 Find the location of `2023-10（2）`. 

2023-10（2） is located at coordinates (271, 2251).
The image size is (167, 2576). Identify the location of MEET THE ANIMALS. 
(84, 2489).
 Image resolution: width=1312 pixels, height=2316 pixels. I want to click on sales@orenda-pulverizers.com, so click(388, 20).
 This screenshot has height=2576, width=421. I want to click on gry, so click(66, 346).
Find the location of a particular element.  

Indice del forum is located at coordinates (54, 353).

______

● Prompt:
Each line above needs to be returned exactly as it is.

● Answer to this exercise:
 Find the location of `2023-10（2）`. 

2023-10（2） is located at coordinates (271, 2251).
The image size is (167, 2576). Identify the location of MEET THE ANIMALS. 
(84, 2489).
 Image resolution: width=1312 pixels, height=2316 pixels. I want to click on sales@orenda-pulverizers.com, so click(388, 20).
 This screenshot has height=2576, width=421. I want to click on gry, so click(66, 346).
Find the location of a particular element.  

Indice del forum is located at coordinates (54, 353).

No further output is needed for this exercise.